A former reporter at ProPublica and alternative weeklies, Mr. Secret had been tasked to cover federal court in Brooklyn before he moved on to the paper’s scintillating new beat, which is to say, he was ready for a change.
“This is probably the most fun I’ve had at the Times,” Mr. Secret told the Observer.
While Mr. Secret was attracted to the opportunity for the obvious reasons—who wouldn’t want to cover sin and vice for the Times?—he said he’s not an “adrenaline junkie.”
“I’m not that kind of reporter,” Mr. Secret said. “I do enjoy observing and thinking deeply about the things I see. I also enjoy crafting language, and this assignment allows me to do that.”
He is looking forward to getting out into the streets and working on a beat that affords him the opportunity to do long-form, narrative features, which he excels at, according to Mr. Chang. (Mr. Secret recently published a long piece in the Times Magazine on Brownsville.)

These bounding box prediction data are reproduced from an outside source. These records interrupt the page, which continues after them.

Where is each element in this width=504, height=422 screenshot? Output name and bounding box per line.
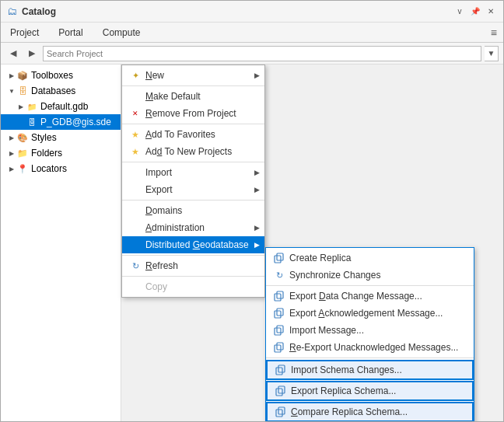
styles-icon: 🎨 (16, 131, 29, 144)
menu-item-import-message[interactable]: Import Message... (266, 322, 474, 339)
search-dropdown-button[interactable]: ▼ (485, 46, 499, 61)
svg-rect-9 (277, 343, 283, 350)
menu-item-remove-from-project[interactable]: ✕ Remove From Project (122, 105, 264, 122)
menu-label-compare-replica-schema: Compare Replica Schema... (291, 406, 408, 417)
menu-item-add-new-projects[interactable]: ★ Add To New Projects (122, 143, 264, 160)
back-button[interactable]: ◀ (5, 46, 21, 61)
forward-button[interactable]: ▶ (24, 46, 40, 61)
menu-item-refresh[interactable]: ↻ Refresh (122, 257, 264, 274)
svg-rect-1 (277, 253, 283, 260)
tree-panel: ▶ 📦 Toolboxes ▼ 🗄 Databases ▶ 📁 Default.… (1, 65, 121, 421)
menu-item-add-favorites[interactable]: ★ Add To Favorites (122, 126, 264, 143)
tree-item-p-gdb-sde[interactable]: 🗄 P_GDB@gis.sde (1, 114, 121, 130)
tree-arrow-toolboxes: ▶ (7, 71, 16, 80)
import-msg-icon (272, 324, 286, 337)
svg-rect-2 (275, 294, 281, 301)
menu-label-remove: Remove From Project (145, 108, 236, 119)
remove-icon: ✕ (128, 107, 142, 120)
svg-rect-12 (276, 389, 282, 396)
toolbar: ◀ ▶ ▼ (1, 43, 503, 65)
menu-label-add-new-projects: Add To New Projects (145, 146, 232, 157)
tree-label-folders: Folders (31, 148, 62, 159)
tree-item-databases[interactable]: ▼ 🗄 Databases (1, 83, 121, 99)
make-default-icon (128, 90, 142, 103)
window-title: Catalog (22, 6, 56, 17)
folders-icon: 📁 (16, 147, 29, 159)
default-gdb-icon: 📁 (26, 100, 38, 113)
menu-item-synchronize-changes[interactable]: ↻ Synchronize Changes (266, 267, 474, 284)
copy-icon (128, 281, 142, 293)
tab-project[interactable]: Project (1, 24, 49, 41)
tree-label-databases: Databases (31, 85, 75, 96)
distributed-geodatabase-submenu: Create Replica ↻ Synchronize Changes (265, 247, 474, 421)
tab-bar: Project Portal Compute ≡ (1, 23, 503, 43)
title-bar-right: v 📌 ✕ (453, 5, 497, 18)
submenu-separator-2 (266, 357, 474, 358)
menu-item-export-data-change[interactable]: Export Data Change Message... (266, 288, 474, 305)
menu-item-compare-replica-schema[interactable]: Compare Replica Schema... (266, 402, 474, 421)
svg-rect-10 (276, 368, 282, 375)
svg-rect-15 (278, 407, 285, 414)
tree-arrow-default-gdb: ▶ (16, 102, 26, 111)
menu-item-export[interactable]: Export ▶ (122, 181, 264, 198)
tree-label-toolboxes: Toolboxes (31, 70, 73, 81)
menu-label-export: Export (145, 184, 173, 195)
import-arrow-icon: ▶ (254, 169, 260, 176)
export-data-icon (272, 290, 286, 302)
content-area: ▶ 📦 Toolboxes ▼ 🗄 Databases ▶ 📁 Default.… (1, 65, 503, 421)
new-arrow-icon: ▶ (254, 71, 260, 79)
close-button[interactable]: ✕ (485, 5, 497, 18)
svg-rect-8 (275, 345, 281, 352)
svg-rect-3 (277, 291, 283, 298)
menu-item-new[interactable]: ✦ New ▶ (122, 67, 264, 84)
svg-rect-4 (275, 311, 281, 318)
catalog-window: 🗂 Catalog v 📌 ✕ Project Portal Compute ≡… (0, 0, 504, 422)
svg-rect-5 (277, 309, 283, 316)
menu-item-make-default[interactable]: Make Default (122, 88, 264, 105)
menu-item-import-schema-changes[interactable]: Import Schema Changes... (266, 360, 474, 380)
title-bar-left: 🗂 Catalog (7, 5, 56, 17)
tab-portal[interactable]: Portal (49, 24, 93, 41)
chevron-down-icon: ▼ (488, 49, 495, 58)
svg-rect-11 (278, 365, 285, 372)
databases-icon: 🗄 (16, 85, 29, 97)
menu-item-create-replica[interactable]: Create Replica (266, 249, 474, 267)
search-input[interactable] (43, 46, 481, 61)
distributed-geo-icon (128, 239, 142, 251)
menu-label-re-export: Re-Export Unacknowledged Messages... (289, 342, 458, 353)
menu-label-distributed-geodatabase: Distributed Geodatabase (145, 239, 249, 250)
import-icon (128, 166, 142, 179)
menu-label-add-favorites: Add To Favorites (145, 129, 215, 140)
menu-label-import-message: Import Message... (289, 325, 364, 336)
tree-label-default-gdb: Default.gdb (40, 101, 88, 112)
menu-item-import[interactable]: Import ▶ (122, 164, 264, 181)
menu-label-make-default: Make Default (145, 91, 201, 102)
export-icon (128, 183, 142, 196)
primary-context-menu: ✦ New ▶ Make Default ✕ Remove From Proje… (121, 65, 265, 298)
menu-label-new: New (145, 70, 164, 81)
tree-item-locators[interactable]: ▶ 📍 Locators (1, 161, 121, 176)
tree-item-default-gdb[interactable]: ▶ 📁 Default.gdb (1, 99, 121, 114)
sync-icon: ↻ (272, 269, 286, 281)
tree-item-toolboxes[interactable]: ▶ 📦 Toolboxes (1, 68, 121, 83)
menu-item-administration[interactable]: Administration ▶ (122, 219, 264, 236)
tree-arrow-databases: ▼ (7, 86, 16, 96)
menu-label-synchronize-changes: Synchronize Changes (289, 270, 380, 281)
right-panel: ✦ New ▶ Make Default ✕ Remove From Proje… (121, 65, 503, 421)
menu-item-domains[interactable]: Domains (122, 202, 264, 219)
tab-compute[interactable]: Compute (93, 24, 151, 41)
minimize-button[interactable]: v (453, 5, 466, 18)
menu-item-export-replica-schema[interactable]: Export Replica Schema... (266, 381, 474, 401)
pin-button[interactable]: 📌 (469, 5, 481, 18)
tree-item-folders[interactable]: ▶ 📁 Folders (1, 145, 121, 161)
svg-rect-13 (278, 386, 285, 393)
hamburger-menu[interactable]: ≡ (485, 23, 503, 42)
menu-item-re-export-unacknowledged[interactable]: Re-Export Unacknowledged Messages... (266, 339, 474, 356)
menu-item-export-acknowledgement[interactable]: Export Acknowledgement Message... (266, 305, 474, 322)
menu-item-distributed-geodatabase[interactable]: Distributed Geodatabase ▶ (122, 236, 264, 253)
svg-rect-7 (277, 326, 283, 333)
re-export-icon (272, 341, 286, 354)
tree-label-locators: Locators (31, 163, 67, 174)
tree-item-styles[interactable]: ▶ 🎨 Styles (1, 130, 121, 145)
menu-label-import: Import (145, 167, 172, 178)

Mr. Secret was reluctant to reveal what he’s working on but mentioned that he has a number of stories in the works. The beat will focus both on sin’s seedier side (prostitution, for instance, the subject of his first article) and its more upscale counterpart—high-stakes poker, say. Mr. Secret plans to stay on the beat for about a year, he said.
In the meantime, it’s still a “work in progress,” said Mr. Chang, who is figuring out how to direct the coverage of sin without encroaching on other beats at the paper. “Murder is a sin but it’s also a crime,” Mr. Chang said, “so it’s likely that that would be covered by our other beat reporters.”

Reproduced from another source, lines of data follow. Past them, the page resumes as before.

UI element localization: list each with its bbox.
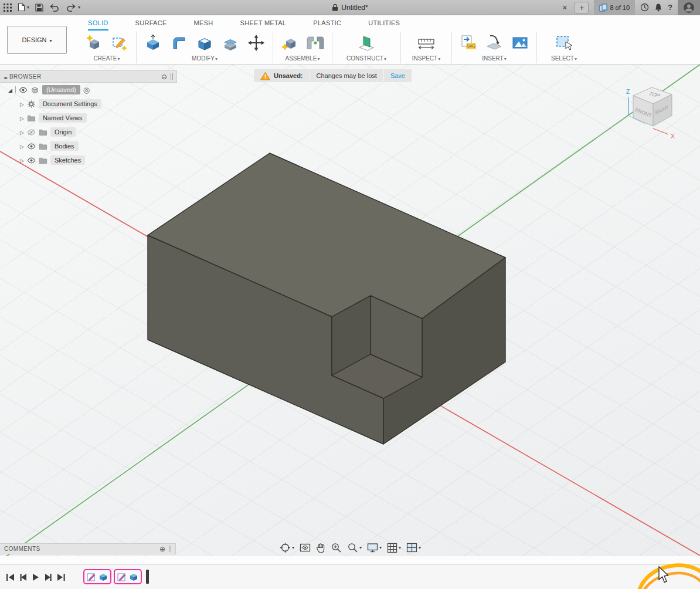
- inspect-menu-button[interactable]: INSPECT: [412, 55, 440, 62]
- tab-utilities[interactable]: UTILITIES: [368, 19, 400, 31]
- toolbar-group-insert: SVG INSERT: [452, 31, 536, 62]
- shell-icon[interactable]: [193, 31, 216, 55]
- tab-mesh[interactable]: MESH: [194, 19, 213, 31]
- move-copy-icon[interactable]: [244, 31, 268, 55]
- browser-item-sketches[interactable]: Sketches: [0, 153, 177, 167]
- account-avatar[interactable]: [678, 0, 700, 15]
- close-tab-button[interactable]: ×: [560, 3, 569, 12]
- browser-item-document-settings[interactable]: Document Settings: [0, 97, 177, 111]
- browser-item-bodies[interactable]: Bodies: [0, 139, 177, 153]
- offset-face-icon[interactable]: [219, 31, 242, 55]
- insert-svg-icon[interactable]: SVG: [457, 31, 480, 55]
- expand-comments-icon[interactable]: [159, 545, 165, 553]
- model-body[interactable]: [148, 153, 505, 444]
- document-pager[interactable]: 8 of 10: [594, 0, 635, 15]
- help-button[interactable]: ?: [668, 3, 672, 12]
- select-menu-button[interactable]: SELECT: [551, 55, 577, 62]
- pan-icon[interactable]: [316, 543, 325, 553]
- construction-plane-icon[interactable]: [355, 31, 378, 55]
- browser-item-named-views[interactable]: Named Views: [0, 111, 177, 125]
- redo-button[interactable]: [66, 4, 80, 12]
- expand-caret-icon[interactable]: [20, 114, 24, 121]
- select-icon[interactable]: [552, 31, 576, 55]
- look-at-icon[interactable]: [300, 543, 311, 553]
- tab-solid[interactable]: SOLID: [88, 19, 108, 31]
- new-component-icon[interactable]: [278, 31, 301, 55]
- press-pull-icon[interactable]: [141, 31, 165, 55]
- browser-item-label[interactable]: Bodies: [50, 141, 79, 151]
- browser-item-origin[interactable]: Origin: [0, 125, 177, 139]
- tab-sheet-metal[interactable]: SHEET METAL: [240, 19, 287, 31]
- create-sketch-icon[interactable]: [108, 31, 131, 55]
- insert-menu-button[interactable]: INSERT: [482, 55, 507, 62]
- construct-menu-button[interactable]: CONSTRUCT: [346, 55, 386, 62]
- step-back-button[interactable]: [19, 573, 28, 581]
- grid-settings-icon[interactable]: [387, 543, 401, 553]
- step-forward-button[interactable]: [44, 573, 52, 581]
- tab-surface[interactable]: SURFACE: [135, 19, 167, 31]
- view-cube[interactable]: TOP FRONT RIGHT Z X: [619, 79, 695, 144]
- expand-caret-icon[interactable]: [20, 143, 24, 150]
- visibility-eye-icon[interactable]: [19, 86, 28, 94]
- insert-mesh-icon[interactable]: [482, 31, 506, 55]
- toolbar-group-construct: CONSTRUCT: [332, 31, 400, 62]
- browser-header[interactable]: BROWSER: [0, 70, 177, 83]
- display-settings-icon[interactable]: [367, 543, 382, 553]
- measure-icon[interactable]: [414, 31, 438, 55]
- browser-item-label[interactable]: Named Views: [39, 113, 87, 123]
- timeline-sketch-feature[interactable]: [117, 572, 127, 581]
- browser-item-label[interactable]: Origin: [50, 127, 76, 137]
- fillet-icon[interactable]: [167, 31, 191, 55]
- browser-item-label[interactable]: Sketches: [50, 155, 85, 165]
- collapse-panel-icon[interactable]: [4, 73, 6, 80]
- browser-item-label[interactable]: Document Settings: [39, 99, 101, 109]
- timeline-extrude-feature[interactable]: [98, 572, 108, 581]
- go-to-end-button[interactable]: [56, 573, 66, 581]
- toolbar-group-assemble: ASSEMBLE: [273, 31, 332, 62]
- new-tab-button[interactable]: +: [575, 2, 589, 13]
- panel-drag-handle[interactable]: [171, 73, 173, 80]
- panel-drag-handle[interactable]: [169, 546, 171, 552]
- workspace-switcher[interactable]: DESIGN: [7, 26, 67, 54]
- expand-caret-icon[interactable]: [20, 157, 24, 164]
- viewport-canvas[interactable]: Unsaved: Changes may be lost Save BROWSE…: [0, 65, 700, 556]
- assemble-menu-button[interactable]: ASSEMBLE: [286, 55, 320, 62]
- orbit-icon[interactable]: [280, 542, 294, 553]
- joint-icon[interactable]: [304, 31, 327, 55]
- chevron-down-icon: [574, 55, 577, 62]
- root-document-label[interactable]: (Unsaved): [42, 85, 80, 94]
- viewports-icon[interactable]: [406, 543, 421, 553]
- timeline-playhead[interactable]: [146, 570, 149, 584]
- visibility-eye-icon[interactable]: [27, 142, 36, 151]
- visibility-eye-icon[interactable]: [27, 156, 36, 165]
- job-status-icon[interactable]: [640, 3, 649, 12]
- play-button[interactable]: [32, 573, 40, 581]
- visibility-off-icon[interactable]: [27, 128, 36, 137]
- canvas-icon[interactable]: [508, 31, 532, 55]
- go-to-start-button[interactable]: [6, 573, 15, 581]
- timeline-extrude-feature[interactable]: [129, 572, 138, 581]
- expand-caret-icon[interactable]: [20, 128, 24, 136]
- svg-text:SVG: SVG: [467, 44, 475, 48]
- notifications-bell-icon[interactable]: [654, 3, 662, 12]
- collapse-all-icon[interactable]: [161, 73, 167, 81]
- browser-item-root[interactable]: (Unsaved): [0, 83, 177, 97]
- expand-caret-icon[interactable]: [20, 100, 24, 107]
- bottom-strip: [0, 556, 700, 564]
- save-link[interactable]: Save: [384, 69, 412, 82]
- ground-target-icon[interactable]: [83, 86, 90, 94]
- save-button[interactable]: [35, 4, 43, 12]
- file-menu-button[interactable]: [18, 3, 29, 12]
- comments-panel[interactable]: COMMENTS: [0, 543, 176, 554]
- chevron-down-icon: [117, 55, 120, 62]
- expand-all-icon[interactable]: [8, 86, 12, 93]
- timeline-sketch-feature[interactable]: [87, 572, 96, 581]
- zoom-icon[interactable]: [347, 542, 362, 553]
- undo-button[interactable]: [49, 4, 60, 12]
- create-menu-button[interactable]: CREATE: [94, 55, 120, 62]
- tab-plastic[interactable]: PLASTIC: [313, 19, 341, 31]
- zoom-window-icon[interactable]: [331, 542, 342, 553]
- app-grid-menu-icon[interactable]: [4, 4, 12, 12]
- modify-menu-button[interactable]: MODIFY: [192, 55, 218, 62]
- new-solid-icon[interactable]: [82, 31, 106, 55]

Mr. Chang also noted that while the inaugural article was well received, some readers were surprised it ran in the paper, given the subject matter (though Maureen Dowd may have softened longtime Times readers to the idea of vice with her pot-infused dispatch from Denver’s front lines today). Ira Stoll, for one, who writes the blog Smarter Times, took issue with the fact that the article “leaves several questions unanswered,” such as the name of the lawyer who introduced Mr. Secret to the strip club. “The whole story is quite un-Timeslike,” Mr. Stoll concluded.
Mr. Chang defended the article and said he has no regrets about running it. “There are a lot of opinions about what makes a good New York Times story, and not everyone’s going to agree,” Mr. Chang said. “But I feel very strongly that what we did was a Times story in every way.”
Given the name of the beat, though, did Mr. Chang view the new coverage as a way to move in on the territory of magazines like Vice, which offers in-depth, alternative and often, yes, titillating examinations of society’s darker underbelly?
“No,” Mr. Chang said, “we’re going straight for Playboy’s readership.”